Let us now consider $\displaystyle \int_{C} \frac{5z^²-8}{z^3-2z^2}\mathrm dz$, where $C\colon [0,6\pi]\to \mathbb C, \theta \mapsto e^{i\theta}$. Also let $C_1\colon [0,2\pi]\to \mathbb C, \theta \mapsto e^{i\theta}$, $C_2\colon [2\pi ,4\pi]\to \mathbb C, \theta \mapsto e^{i\theta}$ and $C_3\colon [4\pi i,6\pi]\to \mathbb C, \theta \mapsto e^{i\theta}$. (I just broke the three loops into three one-loop curves).
It follows that
$$\int_{C} \frac{5z^²-8}{z^3-2z^2}\mathrm dz=\int_{C_1} \frac{5z^²-8}{z^3-2z^2}\mathrm dz+\int_{C_2} \frac{5z^²-8}{z^3-2z^2}\mathrm dz+\int_{C_3} \frac{5z^²-8}{z^3-2z^2}\mathrm dz,$$
but since $\text{im}(C)=\text{im}(C_1)=\text{im}(C_2)=\text{im}(C_3)$, one gets
$$ \begin{align} \int_{C} \frac{5z^²-8}{z^3-2z^2}\mathrm dz&=\int_{C} \frac{5z^²-8}{z^3-2z^2}\mathrm dz+\int_{C} \frac{5z^²-8}{z^3-2z^2}\mathrm dz+\int_{C} \frac{5z^²-8}{z^3-2z^2}\mathrm dz\\ &=3\int_{C} \frac{5z^²-8}{z^3-2z^2}\mathrm dz\\ &=3\cdot \left(-\dfrac \pi 4i\right) \end{align}.$$
So this hints at how you can get all integer multiplies of $-\dfrac\pi 4i$ as the value of $\displaystyle \int \limits_{\mathop{\text{Appropriate}}_{\large \text{curve}}} \frac{5z^²-8}{z^3-2z^2}\mathrm dz.$ To change the sign of the values, just go around the circle in the other direction.

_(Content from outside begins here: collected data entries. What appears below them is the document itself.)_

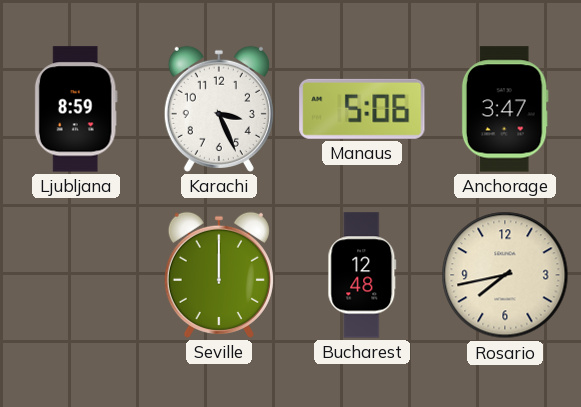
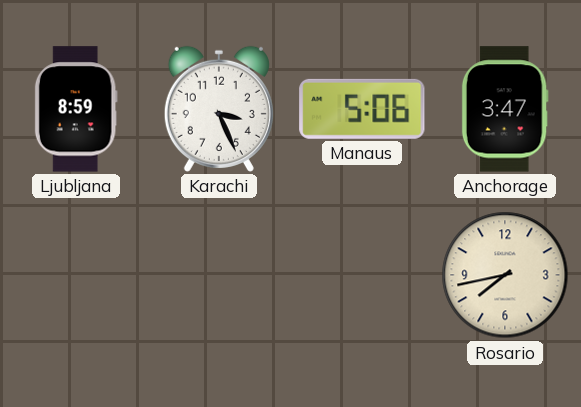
Seville: 12:00 -> none
Bucharest: 12:48 -> none
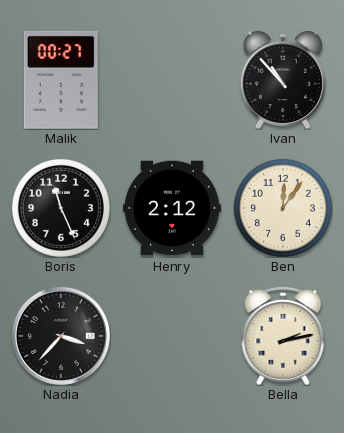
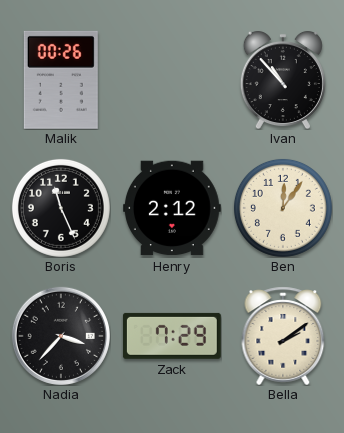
Malik: 00:27 -> 00:26
Zack: none -> 7:29
Bella: 2:13 -> 2:09
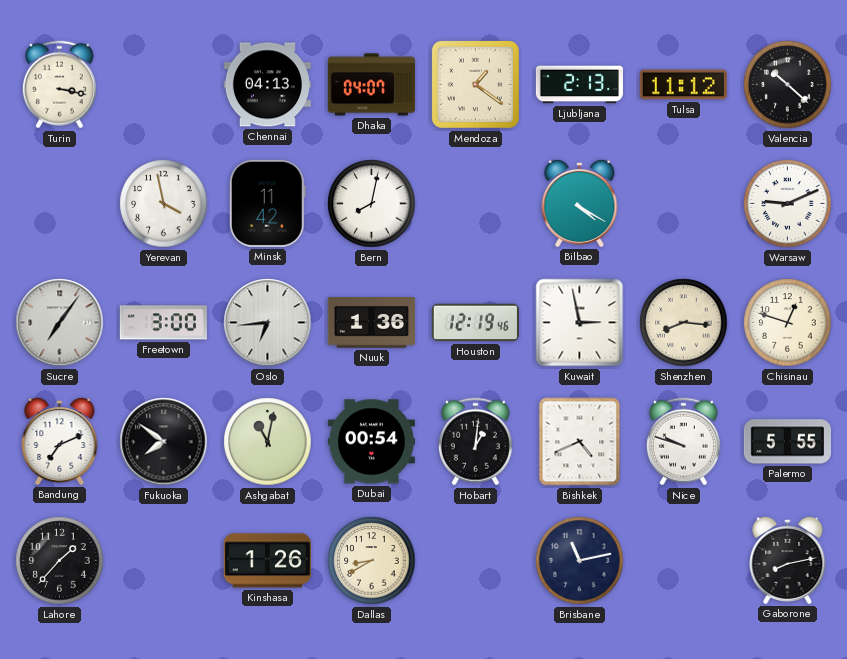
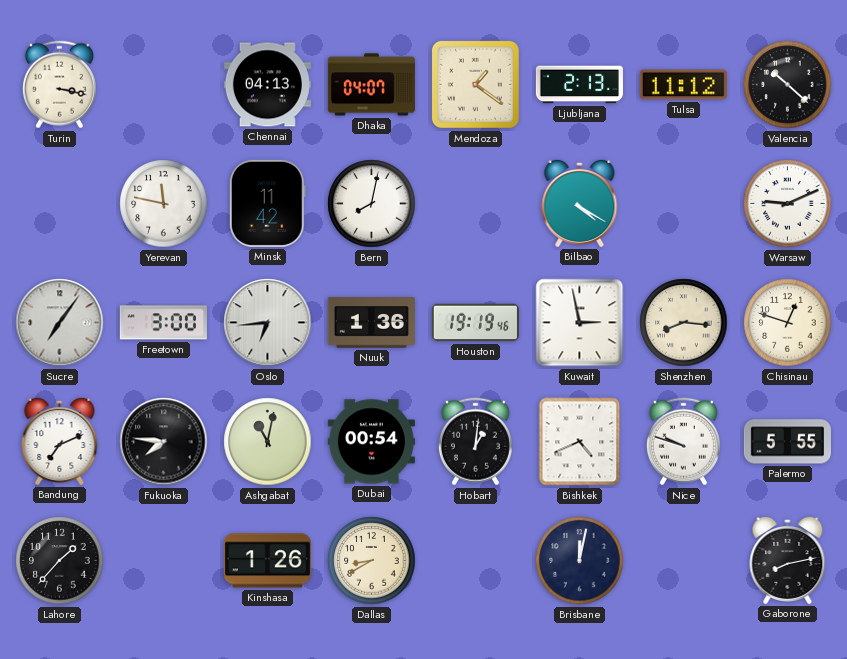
Yerevan: 3:58 -> 11:47
Houston: 12:19 -> 19:19
Fukuoka: 7:51 -> 7:46
Brisbane: 11:13 -> 12:02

One (more general than usual) version of Cauchy's integral formula says the following.
Let $A$ be an open set, let $k\in \mathbb N$, let $r\in ]0,+\infty[$, let $z_0\in A$, let $\gamma\colon [0,2k\pi i]\to \mathbb C, \theta\mapsto z_0+re^{i\theta}$, let $I_\gamma (z_0)$ be the winding number of of $z_0$ with respect to $\gamma$ (note that it equals $k$ or $0$) and let $f\colon A\to \mathbb C$ be a holomorphic function (hence $C^\infty(A)$).
If $\text{im}(\gamma)\subseteq A$, then $$\forall n\in \mathbb N_0\left[\dfrac {2\pi i}{n!}I_\gamma(z_0)f^{(n)}(z_0)=\int _\gamma \dfrac{f(z)}{(z-z_0)^{n+1}}\mathrm dz\right].$$
In this notation you have $a=z_0$, $f$ will be whatever's useful after an appropriate decomposition of the given integrand (see your related previous question) function and your $\gamma (a,r)$ will be my $\gamma$ with $k=1$. What you need to do is consider different values of $k$ to get different winding numbers thus multiplying $\displaystyle \int_{\gamma(a,r)} \frac{5z^²-8}{z^3-2z^2}\mathrm dz$ by $k$.